A partir de 1º de janeiro, a população da China pagará um imposto de 13% sobre as vendas de contraceptivos, à medida que o país implementa mudanças em seu sistema tributário em um esforço para impulsionar sua taxa de natalidade em declínio. A reforma, anunciada no final do ano passado, elimina isenções que estavam em vigor desde 1994, período em que a China aplicava sua política de filho único. Ao mesmo tempo, os serviços de assistência infantil serão isentos do imposto sobre o valor agregado (IVA), juntamente com os serviços relacionados ao casamento e os cuidados com idosos.

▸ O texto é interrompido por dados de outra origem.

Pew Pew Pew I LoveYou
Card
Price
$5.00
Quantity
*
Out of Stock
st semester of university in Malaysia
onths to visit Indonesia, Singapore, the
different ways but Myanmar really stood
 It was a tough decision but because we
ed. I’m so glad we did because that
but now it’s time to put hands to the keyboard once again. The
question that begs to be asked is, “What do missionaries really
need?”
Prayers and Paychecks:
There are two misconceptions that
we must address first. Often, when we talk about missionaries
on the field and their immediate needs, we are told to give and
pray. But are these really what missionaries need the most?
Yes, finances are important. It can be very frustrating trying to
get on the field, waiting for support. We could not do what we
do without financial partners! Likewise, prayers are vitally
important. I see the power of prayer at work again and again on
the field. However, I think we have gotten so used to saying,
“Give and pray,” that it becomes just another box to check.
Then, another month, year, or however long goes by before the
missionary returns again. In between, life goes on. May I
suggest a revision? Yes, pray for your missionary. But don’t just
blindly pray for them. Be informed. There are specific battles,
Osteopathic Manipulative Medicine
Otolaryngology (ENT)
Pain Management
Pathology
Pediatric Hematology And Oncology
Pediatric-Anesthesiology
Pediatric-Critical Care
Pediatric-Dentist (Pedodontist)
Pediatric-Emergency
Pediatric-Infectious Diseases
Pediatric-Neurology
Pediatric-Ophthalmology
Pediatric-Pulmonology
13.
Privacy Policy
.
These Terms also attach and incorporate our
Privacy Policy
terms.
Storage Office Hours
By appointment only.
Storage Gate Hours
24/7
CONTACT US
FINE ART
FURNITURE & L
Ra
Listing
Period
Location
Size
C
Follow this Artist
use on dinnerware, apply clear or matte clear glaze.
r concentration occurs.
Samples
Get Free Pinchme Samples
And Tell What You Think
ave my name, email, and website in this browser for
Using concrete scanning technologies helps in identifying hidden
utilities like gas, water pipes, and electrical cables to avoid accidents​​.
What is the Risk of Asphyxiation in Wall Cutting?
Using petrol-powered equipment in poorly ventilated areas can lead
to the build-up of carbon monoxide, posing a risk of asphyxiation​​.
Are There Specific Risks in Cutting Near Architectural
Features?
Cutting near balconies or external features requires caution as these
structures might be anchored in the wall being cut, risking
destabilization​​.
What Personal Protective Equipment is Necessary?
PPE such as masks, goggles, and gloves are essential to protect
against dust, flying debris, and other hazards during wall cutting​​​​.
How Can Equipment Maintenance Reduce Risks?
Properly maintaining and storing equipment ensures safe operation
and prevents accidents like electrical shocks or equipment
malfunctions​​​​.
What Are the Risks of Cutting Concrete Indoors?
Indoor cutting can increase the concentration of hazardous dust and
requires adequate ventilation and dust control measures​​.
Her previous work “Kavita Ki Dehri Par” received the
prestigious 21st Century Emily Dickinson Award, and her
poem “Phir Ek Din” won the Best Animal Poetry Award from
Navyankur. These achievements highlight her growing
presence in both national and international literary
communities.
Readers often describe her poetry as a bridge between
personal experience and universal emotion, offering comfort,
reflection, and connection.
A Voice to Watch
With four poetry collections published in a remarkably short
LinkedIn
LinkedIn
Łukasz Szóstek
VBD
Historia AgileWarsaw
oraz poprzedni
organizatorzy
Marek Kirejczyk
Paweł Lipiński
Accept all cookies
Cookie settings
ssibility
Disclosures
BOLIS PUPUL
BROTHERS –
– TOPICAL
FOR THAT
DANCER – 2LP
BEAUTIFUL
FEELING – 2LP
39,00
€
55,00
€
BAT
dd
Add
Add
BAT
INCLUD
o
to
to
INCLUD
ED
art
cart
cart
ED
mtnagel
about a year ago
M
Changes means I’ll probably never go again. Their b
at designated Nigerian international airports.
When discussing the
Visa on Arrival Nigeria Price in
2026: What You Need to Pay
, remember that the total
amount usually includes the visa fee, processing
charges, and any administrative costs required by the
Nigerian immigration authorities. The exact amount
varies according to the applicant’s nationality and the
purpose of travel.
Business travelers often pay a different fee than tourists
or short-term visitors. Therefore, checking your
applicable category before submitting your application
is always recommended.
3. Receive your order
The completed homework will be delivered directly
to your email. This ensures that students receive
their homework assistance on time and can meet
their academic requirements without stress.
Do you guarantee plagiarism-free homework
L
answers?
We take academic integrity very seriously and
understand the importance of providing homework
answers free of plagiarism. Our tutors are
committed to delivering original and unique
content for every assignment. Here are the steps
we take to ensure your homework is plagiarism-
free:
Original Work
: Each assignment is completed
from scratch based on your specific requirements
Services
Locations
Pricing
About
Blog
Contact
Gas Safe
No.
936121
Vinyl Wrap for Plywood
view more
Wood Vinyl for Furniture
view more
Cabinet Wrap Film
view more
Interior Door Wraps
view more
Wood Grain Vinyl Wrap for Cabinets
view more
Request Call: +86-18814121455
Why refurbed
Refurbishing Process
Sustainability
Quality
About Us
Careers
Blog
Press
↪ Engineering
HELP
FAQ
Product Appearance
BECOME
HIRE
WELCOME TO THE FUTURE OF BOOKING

As mudanças tributárias fazem parte de uma iniciativa mais ampla de Pequim para lidar com o envelhecimento da população e a economia lenta, incentivando o casamento e o parto. Os números oficiais indicam que a população da China diminuiu por três anos consecutivos, com apenas 9,54 milhões de nascimentos registrados em 2024. Este número representa aproximadamente metade do número de nascimentos registrados uma década antes, quando a China começou a relaxar suas restrições ao tamanho da família.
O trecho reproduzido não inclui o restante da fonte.